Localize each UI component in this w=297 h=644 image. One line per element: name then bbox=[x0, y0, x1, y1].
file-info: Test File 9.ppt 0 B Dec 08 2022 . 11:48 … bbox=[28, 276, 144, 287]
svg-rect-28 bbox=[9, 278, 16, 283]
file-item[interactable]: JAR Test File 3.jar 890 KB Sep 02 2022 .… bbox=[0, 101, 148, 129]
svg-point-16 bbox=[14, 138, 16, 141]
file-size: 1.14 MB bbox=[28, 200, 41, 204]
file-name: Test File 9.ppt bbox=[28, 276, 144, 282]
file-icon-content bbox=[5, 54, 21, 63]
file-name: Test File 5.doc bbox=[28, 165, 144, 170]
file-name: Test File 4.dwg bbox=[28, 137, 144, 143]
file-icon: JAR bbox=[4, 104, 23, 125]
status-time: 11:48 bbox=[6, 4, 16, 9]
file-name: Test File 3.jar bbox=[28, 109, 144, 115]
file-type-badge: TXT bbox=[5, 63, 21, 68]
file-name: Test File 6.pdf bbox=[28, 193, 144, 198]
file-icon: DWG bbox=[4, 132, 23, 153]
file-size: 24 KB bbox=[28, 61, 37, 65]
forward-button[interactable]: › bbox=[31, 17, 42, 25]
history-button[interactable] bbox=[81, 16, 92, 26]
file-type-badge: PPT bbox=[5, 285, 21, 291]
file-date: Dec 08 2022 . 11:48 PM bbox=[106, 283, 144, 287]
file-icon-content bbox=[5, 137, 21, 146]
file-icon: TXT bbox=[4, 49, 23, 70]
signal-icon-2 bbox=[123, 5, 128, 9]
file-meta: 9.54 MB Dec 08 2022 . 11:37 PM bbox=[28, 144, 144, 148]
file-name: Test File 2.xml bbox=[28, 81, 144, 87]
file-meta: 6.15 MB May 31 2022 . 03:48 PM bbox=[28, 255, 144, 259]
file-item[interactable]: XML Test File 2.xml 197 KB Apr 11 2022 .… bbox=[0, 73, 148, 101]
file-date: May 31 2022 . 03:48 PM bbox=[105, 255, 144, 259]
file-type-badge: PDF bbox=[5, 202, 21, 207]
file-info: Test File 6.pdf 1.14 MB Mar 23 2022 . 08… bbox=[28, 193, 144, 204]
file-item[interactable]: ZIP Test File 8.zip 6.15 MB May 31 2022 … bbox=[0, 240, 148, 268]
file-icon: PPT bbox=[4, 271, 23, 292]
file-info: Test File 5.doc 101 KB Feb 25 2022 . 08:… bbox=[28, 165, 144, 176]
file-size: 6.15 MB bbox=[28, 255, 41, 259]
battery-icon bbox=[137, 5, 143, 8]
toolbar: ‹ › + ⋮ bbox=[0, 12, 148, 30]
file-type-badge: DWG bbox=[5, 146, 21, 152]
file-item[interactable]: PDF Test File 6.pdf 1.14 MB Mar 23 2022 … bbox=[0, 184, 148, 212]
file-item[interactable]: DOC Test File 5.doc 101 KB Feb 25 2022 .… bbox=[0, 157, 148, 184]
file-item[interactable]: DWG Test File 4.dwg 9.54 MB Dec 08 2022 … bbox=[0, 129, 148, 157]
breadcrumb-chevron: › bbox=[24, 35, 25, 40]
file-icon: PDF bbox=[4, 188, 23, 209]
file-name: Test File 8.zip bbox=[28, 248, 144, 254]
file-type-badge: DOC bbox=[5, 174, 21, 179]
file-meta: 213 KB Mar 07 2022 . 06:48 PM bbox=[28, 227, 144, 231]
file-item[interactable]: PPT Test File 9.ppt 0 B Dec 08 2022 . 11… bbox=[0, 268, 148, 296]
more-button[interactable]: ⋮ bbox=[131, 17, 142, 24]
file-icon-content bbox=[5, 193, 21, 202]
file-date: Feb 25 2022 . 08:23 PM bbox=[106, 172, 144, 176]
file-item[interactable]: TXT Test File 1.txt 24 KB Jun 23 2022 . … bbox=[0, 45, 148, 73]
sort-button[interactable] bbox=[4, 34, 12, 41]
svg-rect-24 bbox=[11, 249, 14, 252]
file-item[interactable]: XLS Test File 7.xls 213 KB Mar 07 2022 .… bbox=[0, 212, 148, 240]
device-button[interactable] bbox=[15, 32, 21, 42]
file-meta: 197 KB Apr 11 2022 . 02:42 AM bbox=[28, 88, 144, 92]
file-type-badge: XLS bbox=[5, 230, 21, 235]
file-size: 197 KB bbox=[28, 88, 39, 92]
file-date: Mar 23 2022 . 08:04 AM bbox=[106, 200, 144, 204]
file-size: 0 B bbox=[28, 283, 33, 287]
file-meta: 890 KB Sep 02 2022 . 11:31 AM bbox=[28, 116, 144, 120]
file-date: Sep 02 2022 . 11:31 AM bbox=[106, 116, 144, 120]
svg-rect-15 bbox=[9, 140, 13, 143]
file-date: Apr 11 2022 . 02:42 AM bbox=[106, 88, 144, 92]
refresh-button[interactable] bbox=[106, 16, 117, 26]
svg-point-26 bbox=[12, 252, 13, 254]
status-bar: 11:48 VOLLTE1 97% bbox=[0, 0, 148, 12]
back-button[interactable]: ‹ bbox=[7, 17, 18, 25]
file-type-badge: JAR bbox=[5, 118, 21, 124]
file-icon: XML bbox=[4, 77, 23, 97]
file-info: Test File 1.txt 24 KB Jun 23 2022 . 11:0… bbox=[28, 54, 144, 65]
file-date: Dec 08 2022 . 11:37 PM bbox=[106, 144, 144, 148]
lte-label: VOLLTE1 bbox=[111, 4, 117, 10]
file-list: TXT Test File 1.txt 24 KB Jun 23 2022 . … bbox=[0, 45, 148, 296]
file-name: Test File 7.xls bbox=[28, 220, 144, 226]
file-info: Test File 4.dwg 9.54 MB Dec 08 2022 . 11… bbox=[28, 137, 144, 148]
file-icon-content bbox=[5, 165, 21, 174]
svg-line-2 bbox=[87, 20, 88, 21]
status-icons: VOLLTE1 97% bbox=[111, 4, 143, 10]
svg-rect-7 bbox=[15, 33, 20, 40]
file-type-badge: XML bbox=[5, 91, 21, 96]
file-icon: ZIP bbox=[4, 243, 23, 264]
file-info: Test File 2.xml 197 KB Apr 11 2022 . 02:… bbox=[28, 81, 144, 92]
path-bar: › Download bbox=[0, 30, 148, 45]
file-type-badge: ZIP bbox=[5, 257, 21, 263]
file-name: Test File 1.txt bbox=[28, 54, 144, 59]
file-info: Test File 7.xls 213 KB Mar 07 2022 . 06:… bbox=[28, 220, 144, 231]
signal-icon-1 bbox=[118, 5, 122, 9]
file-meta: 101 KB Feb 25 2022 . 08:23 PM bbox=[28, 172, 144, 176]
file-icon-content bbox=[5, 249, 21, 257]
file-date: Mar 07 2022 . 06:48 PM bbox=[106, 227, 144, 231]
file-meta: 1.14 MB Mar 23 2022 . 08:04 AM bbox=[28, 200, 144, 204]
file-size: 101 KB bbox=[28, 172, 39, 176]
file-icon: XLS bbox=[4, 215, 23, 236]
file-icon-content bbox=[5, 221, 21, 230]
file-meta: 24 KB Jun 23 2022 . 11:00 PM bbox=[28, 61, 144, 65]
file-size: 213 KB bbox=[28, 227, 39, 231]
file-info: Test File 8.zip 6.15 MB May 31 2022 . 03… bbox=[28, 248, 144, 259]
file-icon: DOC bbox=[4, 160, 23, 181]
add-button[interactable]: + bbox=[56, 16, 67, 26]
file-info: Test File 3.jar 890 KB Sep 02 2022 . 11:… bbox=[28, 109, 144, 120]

#### [Work required]
Looking through the records, copy out every line in which the word "status" is found.

#### [Your response]
status-time: 11:48 bbox=[6, 4, 16, 9]
status-bar: 11:48 VOLLTE1 97% bbox=[0, 0, 148, 12]
status-icons: VOLLTE1 97% bbox=[111, 4, 143, 10]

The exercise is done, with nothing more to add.